Publicly, Nato says there is no deal with Russia and that the terms of membership are a matter exclusively for Nato's 16 national governments and the candidate countries. However, Nato officials acknowledge that it is unrealistic to address such an important security issue without taking Russian concerns into account.
Although Nato is reluctant to name the countries that will be admitted first, there appears to be a tacit understanding with Russia that they will be the Czech Republic, Hungary, Poland and possibly Slovakia. This is because, broadly speaking, they lie some distance from Russia's frontiers and are seen as successful young democracies with strong Western historical and cultural traditions.
Poland shares a border with the Russian enclave of Kaliningrad, but the danger of a Nato-Russian confrontation in this area would be reduced if there were an understanding not to base Nato armies in Poland. A question mark hangs over Slovakia's entry into Nato because the US and European Union are dissatisfied with the quality of Slovak democracy.
Even if Moscow has accepted that the Czechs, Hungarians and Poles will join Nato, the Russians are unlikely to let the alliance get off scot- free. For one thing, Nato's expansion would render redundant the 1990 Conventional Forces in Europe (CFE) treaty, which was based on European military and political arrangements that would no longer exist.
Nato recognises the need for some changes to the CFE treaty, but if it lapsed altogether Russia could see a chance to rearm and redouble its efforts at turning the Commonwealth of Independent States (CIS), made of up all former Soviet republics except the Baltic states, into a military alliance. Russia might also refuse to ratify the Start-2 treaty on reducing intercontinental nuclear weapons.
According to Russian defence sources, Nato's enlargement could cause Russia to target new member states with tactical nuclear weapons. One Polish scenario anticipates extra Russian forces in neighbouring Belarus and nuclear weapons on Russian submarines in the Baltic Sea.
Even a cautious Nato expansion into central Europe is unlikely therefore to be trouble-free. But much greater problems could arise for countries excluded from the first stage of enlargement, especially Estonia, Latvia and Lithuania.
This was made clear in a report by the Moscow-based Council on Foreign and Defence Policy, an independent institute with broadly liberal or centrist political views. Even these moderate Russians warned that Nato enlargement into central Europe "implies turning the Baltic states and possibly Ukraine into a zone of bitter strategic rivalry".
Although committed to the Baltic states' independence many Western governments privately regard the three countries as unsuitable candidates for Nato. Despite their desperation to join, they are seen as so small and close to Russia that they are virtually impossible to defend. Estonia and Latvia have difficult relations with Russia, partly because both contain large ethnic Russian minorities.

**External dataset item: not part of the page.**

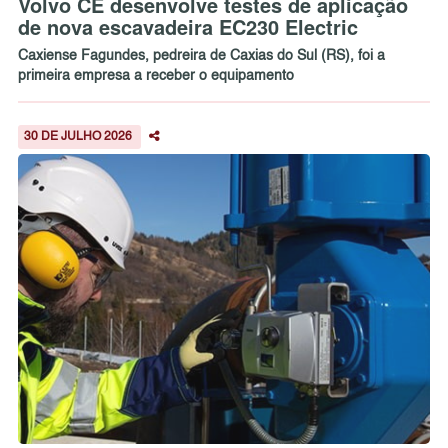
Volvo CE desenvolve testes de aplicação
de nova escavadeira EC230 Electric
Caxiense Fagundes, pedreira de Caxias do Sul (RS), foi a
primeira empresa a receber o equipamento
30 DE JULHO 2026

Yet Western states, especially the Nordic countries, do not wish Moscow to gain the impression that Nato is indifferent to the fate of the Baltic states.
However, the inescapable fact is that such steps would not give the Baltic states the collective security guarantee that is the most precious element of Nato membership. As for Ukraine, Nato's expansion up to its borders would put it under Russian pressure to join a common CIS defence, something the Ukrainians are keen to avoid.
Limited Nato enlargement may pose problems for Bulgaria and Romania. Russia views that part of the Balkans as an area of traditional influence, and President Boris Yeltsin recently outraged Bulgarians by suggesting their country might like to join the CIS.